### Excerpted records
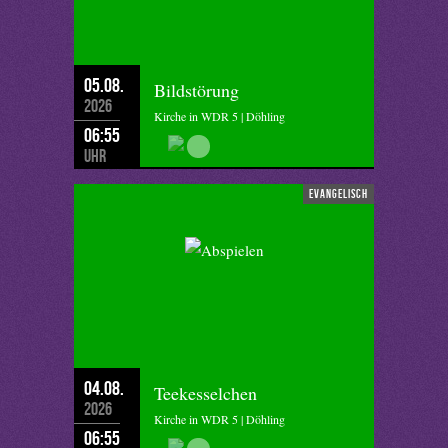
05.08.
Bildstörung
2026
Kirche in WDR 5 | Döhling
06:55
Uhr
evangelisch
04.08.
Teekesselchen
2026
Kirche in WDR 5 | Döhling
06:55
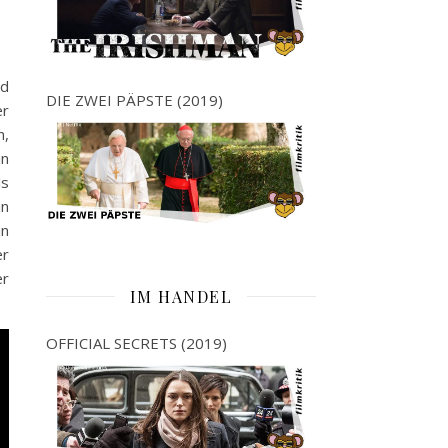
nd
DIE ZWEI PÄPSTE (2019)
er
n,
in
ls
in
in
er
er
IM HANDEL
OFFICIAL SECRETS (2019)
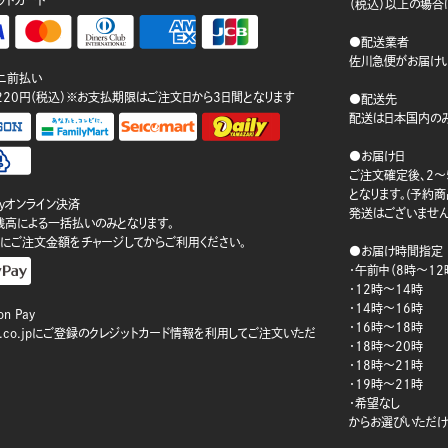
ットカード
（税込）以上の場合
●配送業者
佐川急便がお届けい
ニ前払い
220円（税込）※お支払期限はご注文日から3日間となります
●配送先
配送は日本国内のみ
●お届け日
ご注文確定後、2～
となります。(予約
ayオンライン決済
発送はございません
ay残高による一括払いのみとなります。
にご注文金額をチャージしてからご利用ください。
●お届け時間指定
・午前中（8時～12
・12時～14時
・14時～16時
n Pay
・16時～18時
on.co.jpにご登録のクレジットカード情報を利用してご注文いただ
・18時～20時
・18時～21時
・19時～21時
・希望なし
からお選びいただけ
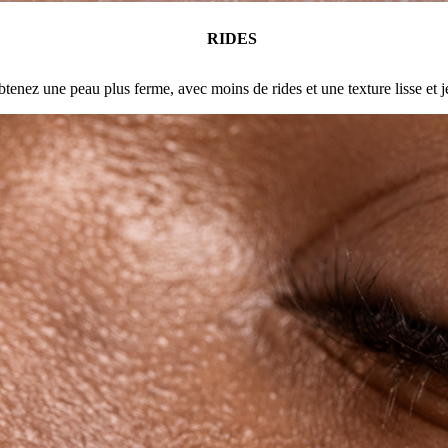
RIDES
tenez une peau plus ferme, avec moins de rides et une texture lisse et j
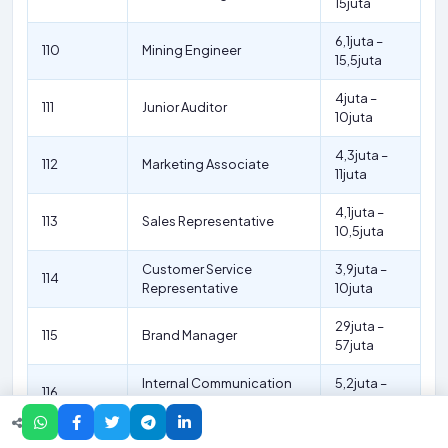
15juta
6,1juta –
110
Mining Engineer
15,5juta
4juta –
111
Junior Auditor
10juta
4,3juta –
112
Marketing Associate
11juta
4,1juta –
113
Sales Representative
10,5juta
Customer Service
3,9juta –
114
Representative
10juta
29juta –
115
Brand Manager
57juta
Internal Communication
5,2juta –
116
Specialist
13,7juta
External Communication
5,4juta –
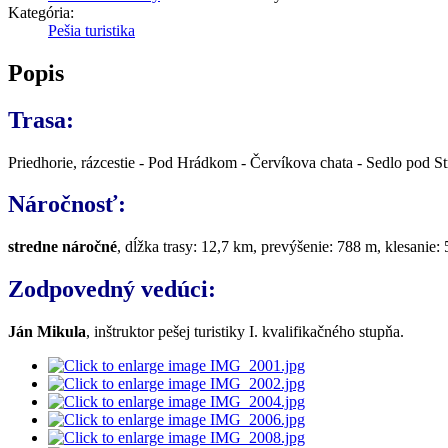
Kategória:
Pešia turistika
Popis
Trasa:
Priedhorie, rázcestie - Pod Hrádkom - Červíkova chata - Sedlo pod S
Náročnosť:
stredne náročné
, dĺžka trasy: 12,7 km, prevýšenie: 788 m, klesanie
Zodpovedný vedúci:
Ján Mikula
, inštruktor pešej turistiky I. kvalifikačného stupňa.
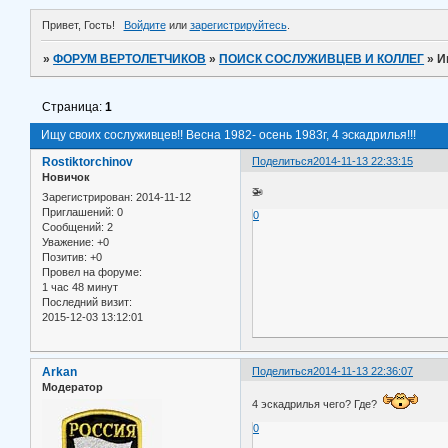
Привет, Гость!
Войдите
или
зарегистрируйтесь
.
»
ФОРУМ ВЕРТОЛЕТЧИКОВ
»
ПОИСК СОСЛУЖИВЦЕВ И КОЛЛЕГ
»
И
Страница:
1
Ищу своих сослуживцев!! Весна 1982- осень 1983г, 4 эскадрилья!!!
Rostiktorchinov
Поделиться
2014-11-13 22:33:15
Новичок
🚁
Зарегистрирован
: 2014-11-12
Приглашений:
0
0
Сообщений:
2
Уважение:
+0
Позитив:
+0
Провел на форуме:
1 час 48 минут
Последний визит:
2015-12-03 13:12:01
Arkan
Поделиться
2014-11-13 22:36:07
Модератор
4 эскадрилья чего? Где?
0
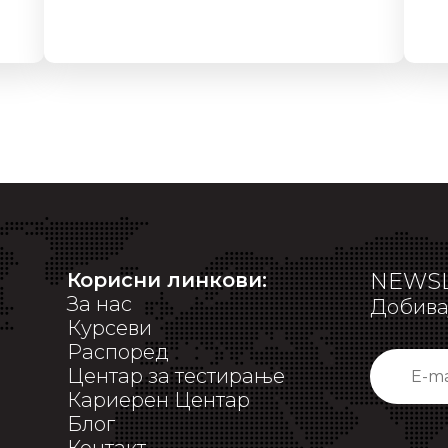
Корисни линкови:
NEWSL
За нас
Добивај
Курсеви
Распоред
Центар за тестирање
Кариерен Центар
Блог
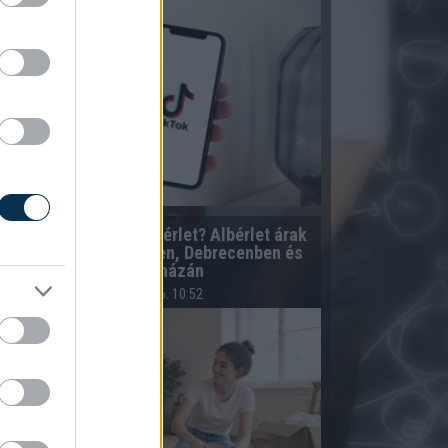
Mennyibe kerül az albérlet? Albérlet árak
Budapesten, Szegeden, Debrecenben és
Nyíregyházán
2026.08.06. 10:52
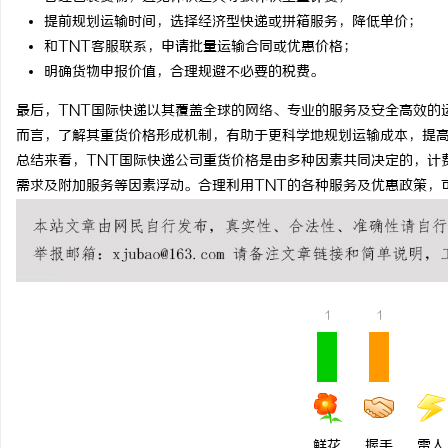
提前规划运输时间，选择经济型快递或拼箱服务，降低单价；
麻花影视：引领新时代喜
和TNT客服联系，申请批量运输合同或优惠价格；
量
明确货物申报价值，合理规避不必要的税费。
媒
最后，TNT国际快递以其覆盖全球的网络、专业的服务及安全高效的
而言，了解其重货价格形成机制，有助于更科学地规划运输成本，提
总结来看，TNT国际快递公司重货价格是由多种因素共同决定的，计
需求及附加服务等因素浮动。合理利用TNT的各种服务及优惠政策，
1
1
鲜花
握手
雷人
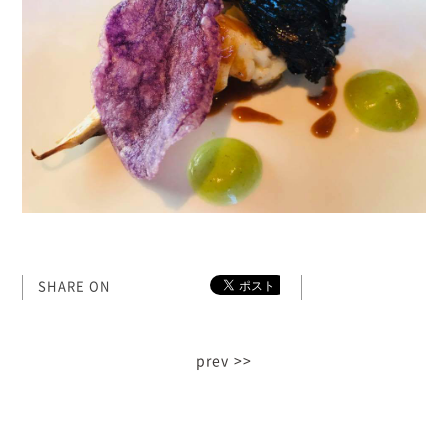
SHARE ON
prev >>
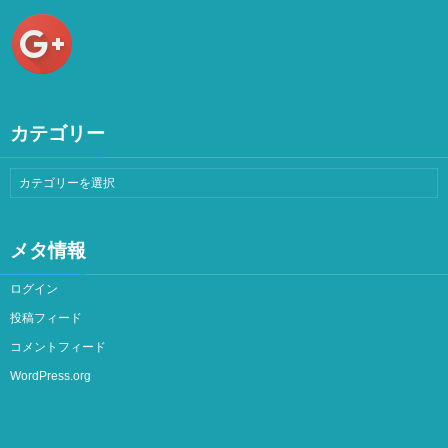
カテゴリー
メタ情報
ログイン
投稿フィード
コメントフィード
WordPress.org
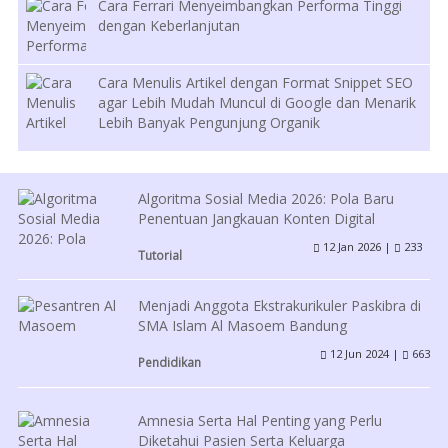
Cara Ferrari Menyeimbangkan Performa Tinggi
dengan Keberlanjutan
Cara Menulis Artikel dengan Format Snippet SEO
agar Lebih Mudah Muncul di Google dan Menarik
Lebih Banyak Pengunjung Organik
Algoritma Sosial Media 2026: Pola Baru
Penentuan Jangkauan Konten Digital
12 Jan 2026 |
233
Tutorial
Menjadi Anggota Ekstrakurikuler Paskibra di
SMA Islam Al Masoem Bandung
12 Jun 2024 |
663
Pendidikan
Amnesia Serta Hal Penting yang Perlu
Diketahui Pasien Serta Keluarga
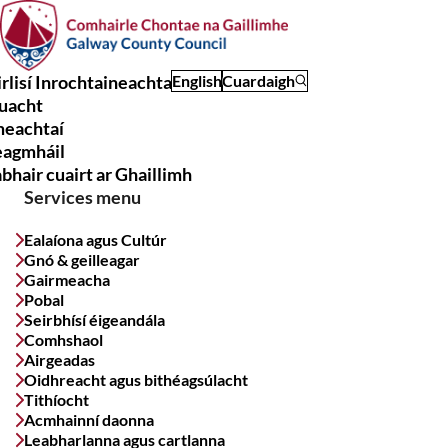
Skip
to
main
rlisí Inrochtaineachta
English
Cuardaigh
content
uacht
Main
meachtaí
navigation
eagmháil
bhair cuairt ar Ghaillimh
Services menu
Ealaíona agus Cultúr
Gnó & geilleagar
Gairmeacha
Pobal
Seirbhísí éigeandála
Comhshaol
Airgeadas
Oidhreacht agus bithéagsúlacht
Tithíocht
Acmhainní daonna
Leabharlanna agus cartlanna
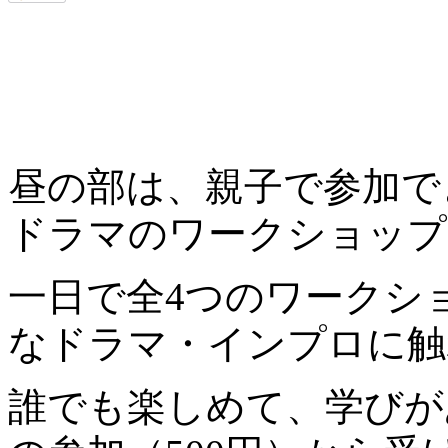
昼の部は、親子で参加で
ドラマのワークショップ
一日で全4つのワークシ
なドラマ・インプロに触
誰でも楽しめて、学びが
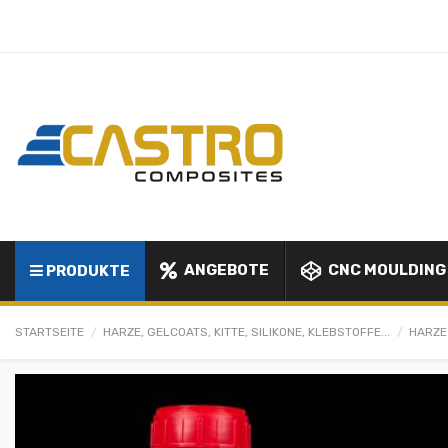
ANGEBOTE
CNC MOULDING
PRODUKTE
STARTSEITE
HARZE, GELCOATS, KITTE, SILIKONE, KLEBSTOFFE...
HARZE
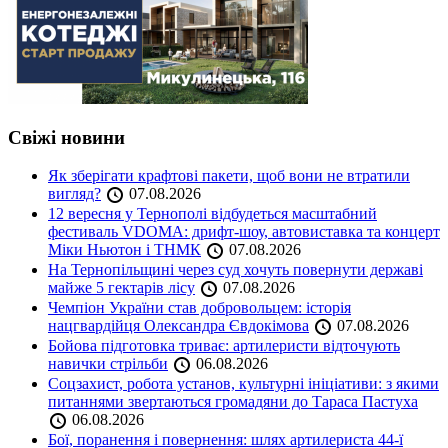
Свіжі новини
Як зберігати крафтові пакети, щоб вони не втратили
вигляд?
07.08.2026
12 вересня у Тернополі відбудеться масштабний
фестиваль VDOMA: дрифт-шоу, автовиставка та концерт
Міки Ньютон і ТНМК
07.08.2026
На Тернопільщині через суд хочуть повернути державі
майже 5 гектарів лісу
07.08.2026
Чемпіон України став добровольцем: історія
нацгвардійця Олександра Євдокімова
07.08.2026
Бойова підготовка триває: артилеристи відточують
навички стрільби
06.08.2026
Соцзахист, робота установ, культурні ініціативи: з якими
питаннями звертаються громадяни до Тараса Пастуха
06.08.2026
Бої, поранення і повернення: шлях артилериста 44-ї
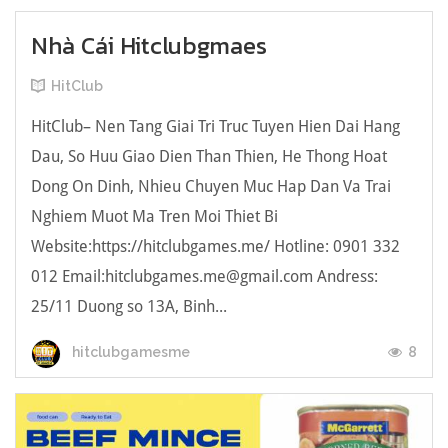
Nhà Cái Hitclubgmaes
HitClub
HitClub– Nen Tang Giai Tri Truc Tuyen Hien Dai Hang
Dau, So Huu Giao Dien Than Thien, He Thong Hoat
Dong On Dinh, Nhieu Chuyen Muc Hap Dan Va Trai
Nghiem Muot Ma Tren Moi Thiet Bi
Website:https://hitclubgames.me/ Hotline: 0901 332
012 Email:
hitclubgames.me@gmail.com
Andress:
25/11 Duong so 13A, Binh...
8
hitclubgamesme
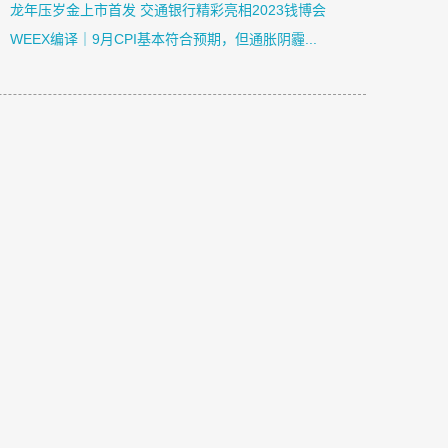
龙年压岁金上市首发 交通银行精彩亮相2023钱博会
​WEEX编译｜9月CPI基本符合预期，但通胀阴霾...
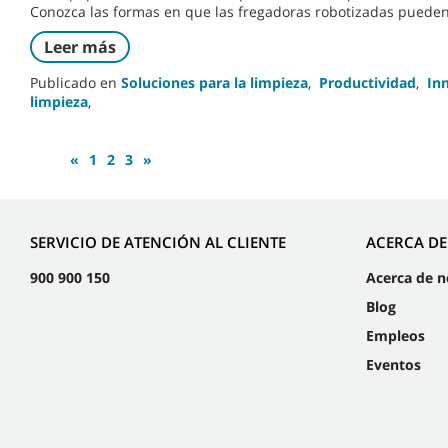
Conozca las formas en que las fregadoras robotizadas pueden 
Leer más
Publicado en
Soluciones para la limpieza
,
Productividad
,
In
limpieza
,
«
1
2
3
»
SERVICIO DE ATENCIÓN AL CLIENTE
ACERCA D
900 900 150
Acerca de n
Blog
Empleos
Eventos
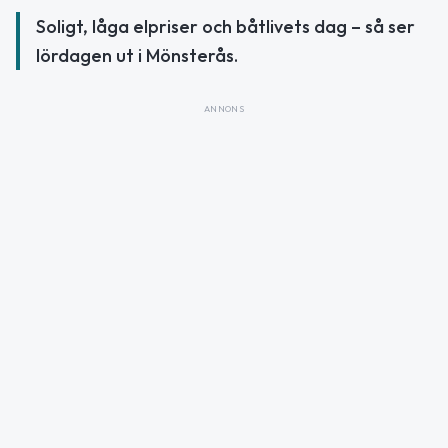
Soligt, låga elpriser och båtlivets dag – så ser
lördagen ut i Mönsterås.
ANNONS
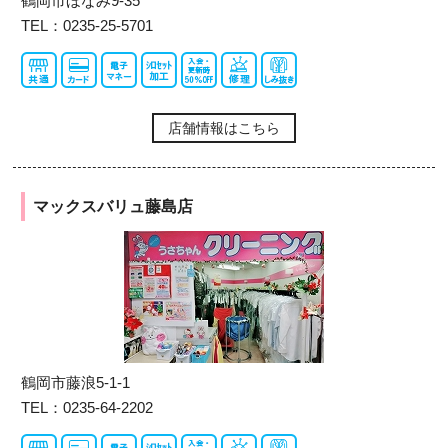
鶴岡市ほなみ9-35
TEL：0235-25-5701
店舗情報はこちら
マックスバリュ藤島店
鶴岡市藤浪5-1-1
TEL：0235-64-2202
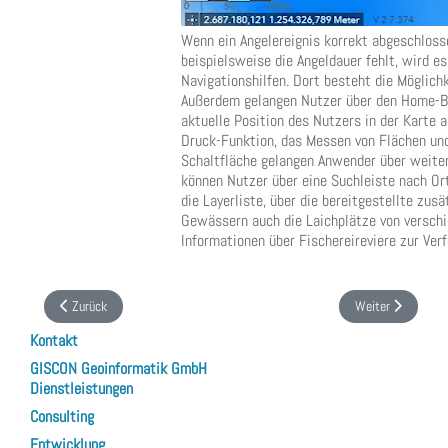
Wenn ein Angelereignis korrekt abgeschlosse
beispielsweise die Angeldauer fehlt, wird es
Navigationshilfen. Dort besteht die Möglic
Außerdem gelangen Nutzer über den Home-But
aktuelle Position des Nutzers in der Karte
Druck-Funktion, das Messen von Flächen und 
Schaltfläche gelangen Anwender über weiter
können Nutzer über eine Suchleiste nach Ort
die Layerliste, über die bereitgestellte zu
Gewässern auch die Laichplätze von verschi
Informationen über Fischereireviere zur Ver
Vorheriger Beitrag: WebGIS Anwendung eWisa
Nächster Beitrag
Zurück
Weiter
Kontakt
GISCON Geoinformatik GmbH
Dienstleistungen
Consulting
Entwicklung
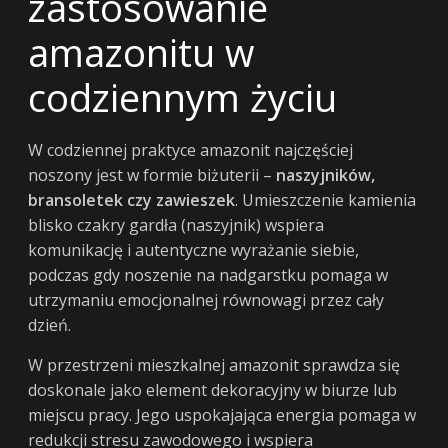
zastosowanie
amazonitu w
codziennym życiu
W codziennej praktyce amazonit najczęściej
noszony jest w formie biżuterii –
naszyjników,
bransoletek czy zawieszek
. Umieszczenie kamienia
blisko czakry gardła (naszyjnik) wspiera
komunikację i autentyczne wyrażanie siebie,
podczas gdy noszenie na nadgarstku pomaga w
utrzymaniu emocjonalnej równowagi przez cały
dzień.
W przestrzeni mieszkalnej amazonit sprawdza się
doskonale jako element dekoracyjny w biurze lub
miejscu pracy. Jego uspokajająca energia pomaga w
redukcji stresu zawodowego i wspiera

### About this exercise
Only the lines between the one with "麻花影视：引领新时代喜" and the one with "bhair cuairt ar Ghaillimh", those two included, get copied from the material above. Keep it exact and free of pictures.

### Solution to the problem
麻花影视：引领新时代喜
和TNT客服联系，申请批量运输合同或优惠价格；
量
明确货物申报价值，合理规避不必要的税费。
媒
最后，TNT国际快递以其覆盖全球的网络、专业的服务及安全高效的
而言，了解其重货价格形成机制，有助于更科学地规划运输成本，提
总结来看，TNT国际快递公司重货价格是由多种因素共同决定的，计
需求及附加服务等因素浮动。合理利用TNT的各种服务及优惠政策，
1
1
鲜花
握手
雷人
SHARE ON
prev >>
カテゴリー
メタ情報
ログイン
投稿フィード
コメントフィード
WordPress.org
Cara Ferrari Menyeimbangkan Performa Tinggi
dengan Keberlanjutan
Cara Menulis Artikel dengan Format Snippet SEO
agar Lebih Mudah Muncul di Google dan Menarik
Lebih Banyak Pengunjung Organik
Algoritma Sosial Media 2026: Pola Baru
Penentuan Jangkauan Konten Digital
12 Jan 2026 |
233
Tutorial
Menjadi Anggota Ekstrakurikuler Paskibra di
SMA Islam Al Masoem Bandung
12 Jun 2024 |
663
Pendidikan
Amnesia Serta Hal Penting yang Perlu
Diketahui Pasien Serta Keluarga
Skip
to
main
rlisí Inrochtaineachta
English
Cuardaigh
content
uacht
Main
meachtaí
navigation
eagmháil
bhair cuairt ar Ghaillimh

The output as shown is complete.